In the records that follow, locate every line with "dụng" and extract it.

Transcribed page contents
════════════════
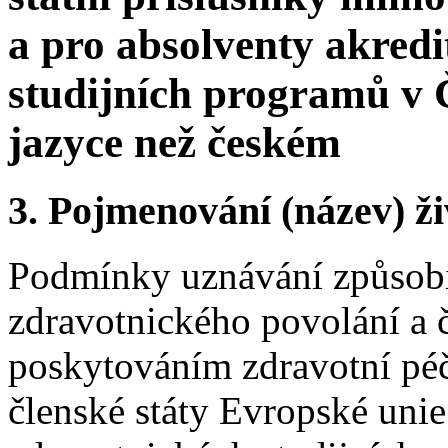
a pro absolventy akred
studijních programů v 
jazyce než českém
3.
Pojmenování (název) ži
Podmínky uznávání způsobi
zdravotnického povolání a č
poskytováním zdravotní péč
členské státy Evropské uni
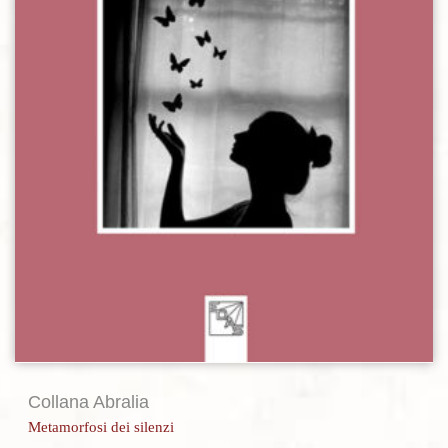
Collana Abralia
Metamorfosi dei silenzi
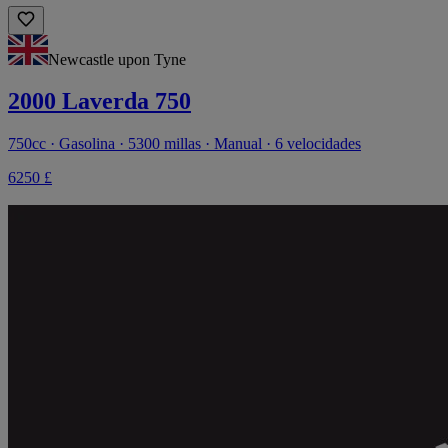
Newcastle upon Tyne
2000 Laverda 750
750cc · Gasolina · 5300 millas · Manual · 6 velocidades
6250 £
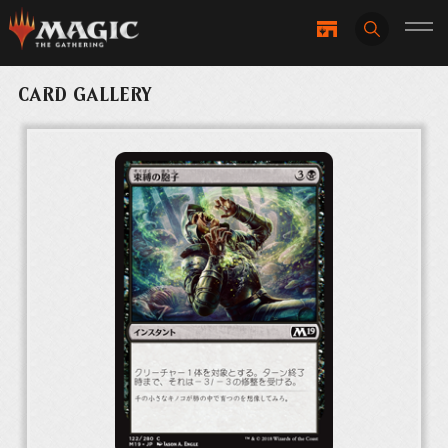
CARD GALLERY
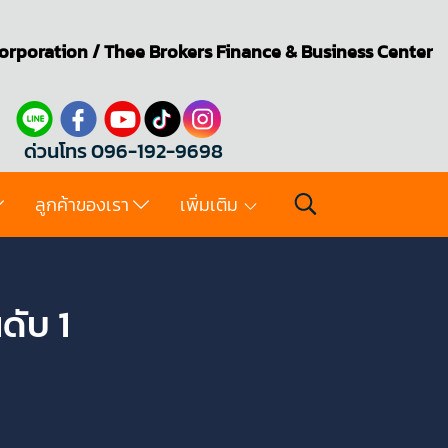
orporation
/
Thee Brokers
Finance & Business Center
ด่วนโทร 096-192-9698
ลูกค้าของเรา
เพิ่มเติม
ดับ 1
════════════════
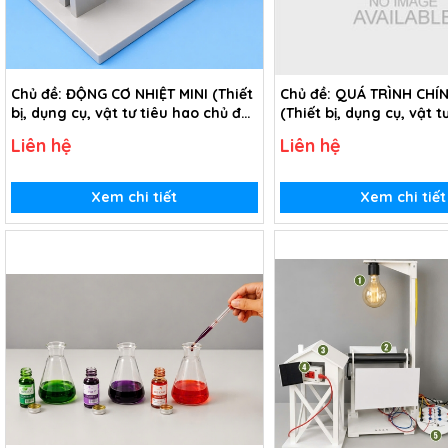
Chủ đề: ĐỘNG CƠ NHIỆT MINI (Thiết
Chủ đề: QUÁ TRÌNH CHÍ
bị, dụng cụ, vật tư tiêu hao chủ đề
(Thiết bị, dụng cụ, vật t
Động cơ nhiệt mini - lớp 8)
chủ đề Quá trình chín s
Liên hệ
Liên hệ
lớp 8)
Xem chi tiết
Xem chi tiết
════════════════
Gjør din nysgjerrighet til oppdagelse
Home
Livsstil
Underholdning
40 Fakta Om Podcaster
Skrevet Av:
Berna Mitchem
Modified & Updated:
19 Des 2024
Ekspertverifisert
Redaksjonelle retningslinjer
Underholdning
════════════════
● YOUR SOLUTION
bị, dụng cụ, vật tư tiêu hao chủ đề
(Thiết bị, dụng cụ, vật t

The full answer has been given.